Un poco más allá de las cuatro de la tarde llegamos al lugar, era una planicie circular y ligeramente hundida que te hacía sentir que estabas en un anfiteatro de más o menos diez hectáreas de extensión que albergaba los restos de una antigua ciudadela al parecer Wari, bastante bien conservada. Cuando vimos un sistema de riego nos preguntamos cómo y de dónde podría haber llegado el agua a ese lugar. Paseamos por sus estrechas calles y visitamos las habitaciones más grandes preguntándonos que podrían haber sido. En una de ellas sorprendimos a dos enormes tarucas que asustadas saltaron por encima nuestro. Por su ubicación central y visible adivinamos que algunas construcciones podían ser adoratorios levantados para que se expresara la fe de aquellos “abuelos”.
Nos movimos por aquí y por allá, mientras que yo en voz alta hacía mis conjeturas. “Esto debe ser un usnu, estas deben ser fuentes ceremoniales, aquella una colca”. Cuando no habíamos recorrido ni la mitad de esa ciudadela de repente se pasó la tarde y pronto sobre ésta y las demás interminables montañas, caería la noche con su inmenso y cercano manto de luminosas estrellas que en algo aclararían nuestro camino. En ese momento mi aventurero acompañante me dijo con un dejo de temor. “Mejor vámonos ya”. “¿Tienes miedo?” Le pregunté, como no me respondió le dije. “Yo voy a regresar a este lugar con mis amigos con carpas y comida suficiente para quedarnos todo lo que haga falta, hasta averiguar de dónde y cómo llegaba el agua y otras cosas más”. Y nos echamos a andar más ligerito que cuando vinimos y solo así, casi a medianoche llegamos a la Plaza de Armas del pueblo de donde había partido con la comitiva de los interesados en convertir en Comunidad Campesina aquellas tierras, incluido el “Cerro Tocón”.

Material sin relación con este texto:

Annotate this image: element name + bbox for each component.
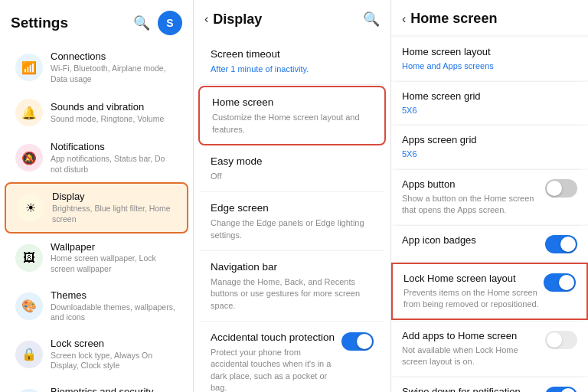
swipe-notif-toggle[interactable] (545, 387, 577, 392)
screen-timeout-title: Screen timeout (211, 47, 374, 62)
themes-sub: Downloadable themes, wallpapers, and ico… (51, 302, 178, 323)
wallpaper-text: Wallpaper Home screen wallpaper, Lock sc… (51, 241, 178, 275)
lock-home-layout-sub: Prevents items on the Home screen from b… (403, 287, 539, 311)
screen-timeout-sub: After 1 minute of inactivity. (211, 64, 374, 75)
home-item-lock-home-layout[interactable]: Lock Home screen layout Prevents items o… (391, 263, 588, 320)
notifications-sub: App notifications, Status bar, Do not di… (51, 154, 178, 175)
biometrics-icon: 🛡 (15, 389, 43, 392)
apps-button-toggle-knob (547, 181, 562, 196)
home-item-add-apps[interactable]: Add apps to Home screen Not available wh… (391, 322, 588, 376)
home-item-swipe-notif[interactable]: Swipe down for notification panel Open t… (391, 377, 588, 392)
easy-mode-title: Easy mode (211, 155, 374, 169)
hs-grid-sub: 5X6 (402, 105, 577, 116)
wallpaper-sub: Home screen wallpaper, Lock screen wallp… (51, 253, 178, 274)
settings-list: 📶 Connections Wi-Fi, Bluetooth, Airplane… (0, 43, 193, 392)
lock-home-layout-toggle[interactable] (544, 273, 576, 292)
hs-layout-title: Home screen layout (402, 45, 577, 59)
display-item-accidental-touch[interactable]: Accidental touch protection Protect your… (198, 322, 386, 392)
accidental-touch-sub: Protect your phone from accidental touch… (211, 347, 335, 392)
homescreen-title: Home screen (410, 11, 497, 27)
homescreen-header: ‹ Home screen (391, 0, 588, 34)
easy-mode-sub: Off (211, 171, 374, 182)
app-icon-badges-title: App icon badges (402, 234, 541, 247)
biometrics-title: Biometrics and security (51, 386, 178, 392)
themes-title: Themes (51, 289, 178, 302)
homescreen-back-icon[interactable]: ‹ (402, 12, 406, 26)
sounds-icon: 🔔 (15, 99, 43, 126)
sounds-text: Sounds and vibration Sound mode, Rington… (51, 101, 178, 125)
search-icon[interactable]: 🔍 (133, 15, 150, 31)
apps-button-toggle[interactable] (545, 179, 577, 198)
display-search-icon[interactable]: 🔍 (363, 11, 380, 28)
apps-button-sub: Show a button on the Home screen that op… (402, 193, 541, 217)
edge-screen-title: Edge screen (211, 201, 374, 216)
sidebar-item-connections[interactable]: 📶 Connections Wi-Fi, Bluetooth, Airplane… (5, 44, 188, 91)
notifications-icon: 🔕 (15, 144, 43, 172)
swipe-notif-title: Swipe down for notification panel (402, 385, 541, 392)
hs-grid-title: Home screen grid (402, 90, 577, 103)
hs-layout-sub: Home and Apps screens (402, 60, 577, 72)
home-item-hs-layout[interactable]: Home screen layout Home and Apps screens (391, 38, 588, 80)
home-item-apps-grid[interactable]: Apps screen grid 5X6 (391, 126, 588, 168)
display-item-home-screen[interactable]: Home screen Customize the Home screen la… (198, 86, 386, 145)
apps-grid-sub: 5X6 (402, 149, 577, 160)
homescreen-list: Home screen layout Home and Apps screens… (391, 34, 588, 392)
app-icon-badges-toggle-knob (560, 237, 576, 252)
sidebar-item-display[interactable]: ☀ Display Brightness, Blue light filter,… (5, 182, 188, 233)
header-icons: 🔍 S (133, 11, 182, 35)
wallpaper-icon: 🖼 (15, 244, 43, 272)
lockscreen-sub: Screen lock type, Always On Display, Clo… (51, 351, 178, 371)
display-text: Display Brightness, Blue light filter, H… (52, 191, 176, 224)
add-apps-toggle[interactable] (545, 331, 577, 349)
accidental-touch-toggle[interactable] (341, 332, 374, 351)
navigation-bar-title: Navigation bar (211, 260, 374, 275)
display-panel: ‹ Display 🔍 Screen timeout After 1 minut… (194, 0, 391, 392)
homescreen-panel: ‹ Home screen Home screen layout Home an… (391, 0, 588, 392)
lock-home-layout-toggle-knob (559, 275, 574, 290)
home-item-hs-grid[interactable]: Home screen grid 5X6 (391, 82, 588, 125)
sidebar-item-notifications[interactable]: 🔕 Notifications App notifications, Statu… (5, 134, 188, 181)
home-item-app-icon-badges[interactable]: App icon badges (391, 226, 588, 261)
home-item-apps-button[interactable]: Apps button Show a button on the Home sc… (391, 170, 588, 224)
wallpaper-title: Wallpaper (51, 241, 178, 254)
navigation-bar-sub: Manage the Home, Back, and Recents butto… (211, 276, 374, 312)
sidebar-item-sounds[interactable]: 🔔 Sounds and vibration Sound mode, Ringt… (5, 92, 188, 133)
add-apps-title: Add apps to Home screen (402, 329, 541, 343)
lockscreen-title: Lock screen (51, 338, 178, 351)
display-header: ‹ Display 🔍 (194, 0, 390, 35)
display-item-screen-timeout[interactable]: Screen timeout After 1 minute of inactiv… (198, 39, 386, 83)
display-item-easy-mode[interactable]: Easy mode Off (198, 146, 386, 191)
lockscreen-text: Lock screen Screen lock type, Always On … (51, 338, 178, 371)
sidebar-item-lockscreen[interactable]: 🔒 Lock screen Screen lock type, Always O… (5, 331, 188, 378)
display-list: Screen timeout After 1 minute of inactiv… (194, 35, 390, 392)
biometrics-text: Biometrics and security Intelligent Scan… (51, 386, 178, 392)
accidental-touch-title: Accidental touch protection (211, 331, 335, 345)
themes-text: Themes Downloadable themes, wallpapers, … (51, 289, 178, 323)
themes-icon: 🎨 (15, 292, 43, 320)
apps-grid-title: Apps screen grid (402, 133, 577, 147)
lock-home-layout-title: Lock Home screen layout (403, 272, 539, 286)
notifications-text: Notifications App notifications, Status … (51, 141, 178, 175)
back-arrow-icon[interactable]: ‹ (204, 12, 208, 26)
avatar[interactable]: S (158, 11, 182, 35)
sounds-title: Sounds and vibration (51, 101, 178, 114)
display-sub: Brightness, Blue light filter, Home scre… (52, 204, 176, 224)
connections-icon: 📶 (15, 54, 43, 81)
connections-sub: Wi-Fi, Bluetooth, Airplane mode, Data us… (51, 64, 178, 84)
display-item-edge-screen[interactable]: Edge screen Change the Edge panels or Ed… (198, 193, 386, 250)
settings-header: Settings 🔍 S (0, 0, 193, 43)
app-icon-badges-toggle[interactable] (545, 235, 577, 253)
display-item-navigation-bar[interactable]: Navigation bar Manage the Home, Back, an… (198, 252, 386, 320)
notifications-title: Notifications (51, 141, 178, 154)
sidebar-item-themes[interactable]: 🎨 Themes Downloadable themes, wallpapers… (5, 283, 188, 330)
display-title: Display (52, 191, 176, 204)
sidebar-item-biometrics[interactable]: 🛡 Biometrics and security Intelligent Sc… (5, 379, 188, 392)
lockscreen-icon: 🔒 (15, 341, 43, 368)
sidebar-item-wallpaper[interactable]: 🖼 Wallpaper Home screen wallpaper, Lock … (5, 234, 188, 282)
swipe-notif-toggle-knob (560, 388, 576, 392)
accidental-touch-toggle-knob (357, 334, 372, 349)
add-apps-toggle-knob (547, 332, 562, 348)
connections-title: Connections (51, 51, 178, 64)
connections-text: Connections Wi-Fi, Bluetooth, Airplane m… (51, 51, 178, 84)
sounds-sub: Sound mode, Ringtone, Volume (51, 114, 178, 125)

Por mi acompañante me enteré que el Presidente gestor nos estaba esperando y cuando me vio, con tono de alivio me preguntó. “Buenas noches señor. ¿Cómo es ese sitio?” “¡Nada que ver!”. Le respondí de este modo porque la gente de esos lugares cree que en esas “llaqtas” precolombinas, como en las películas de Indiana Jones a simple vista uno se puede tropezar con keros, collares, pectorales, cinturones, orejeras y otras joyas de oro y que por ese motivo las almas de los malditos gentiles de ese lugar asumiendo la forma de sus familiares o amigos van a salir a vagar por los caminos y las aldeas matando a los niños, ancianos, mujeres embarazadas y perros en busca de sus tesoros robados.
En medio de esta conjetura, mi compañero de aventura me dijo. “¡Este huevón ha creído que no íbamos a volver o que saldríamos de ese lugar completamente locos al ver de qué modo cruel diosito les ha sacado la mierda a todos los pecadores de “Llaqtagentil”, y eso no le conviene porque si no, quién va ha resolver los trámites para el reconocimiento de la comunidad”
Me despedí de ambos y me fui al lugar donde debía alojarme. Mientras me estaba alejando el “limaquito” con tono cómplice y levantando hacia arriba el pulgar de su mano derecha me preguntó. “¿Na’ que ver, no?” “¡Exacto!” Le respondí con el mismo gesto y me fui a dormir muy cansado y hambriento.